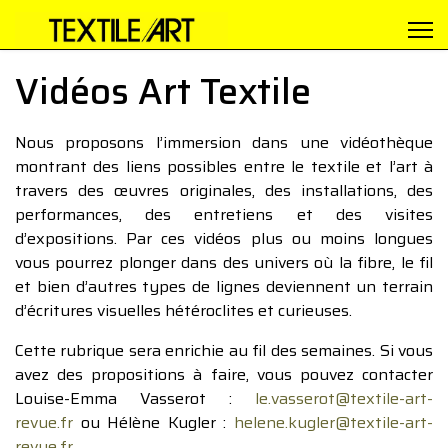
Vidéos Art Textile
Nous proposons l’immersion dans une vidéothèque
montrant des liens possibles entre le textile et l’art à
travers des œuvres originales, des installations, des
performances, des entretiens et des visites
d’expositions. Par ces vidéos plus ou moins longues
vous pourrez plonger dans des univers où la fibre, le fil
et bien d’autres types de lignes deviennent un terrain
d’écritures visuelles hétéroclites et curieuses.
Cette rubrique sera enrichie au fil des semaines. Si vous
avez des propositions à faire, vous pouvez contacter
Louise-Emma Vasserot :
le.vasserot@textile-art-
revue.fr
ou Hélène Kugler :
helene.kugler@textile-art-
revue.fr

» **Exercise requirements**
Only the text of the entries belongs in the answer, copied exactly; the pictures stay out.

» **Response to the task**
Vidéos Art Textile
Nous proposons l’immersion dans une vidéothèque
montrant des liens possibles entre le textile et l’art à
travers des œuvres originales, des installations, des
performances, des entretiens et des visites
d’expositions. Par ces vidéos plus ou moins longues
vous pourrez plonger dans des univers où la fibre, le fil
et bien d’autres types de lignes deviennent un terrain
d’écritures visuelles hétéroclites et curieuses.
Cette rubrique sera enrichie au fil des semaines. Si vous
avez des propositions à faire, vous pouvez contacter
Louise-Emma Vasserot :
le.vasserot@textile-art-
revue.fr
ou Hélène Kugler :
helene.kugler@textile-art-
revue.fr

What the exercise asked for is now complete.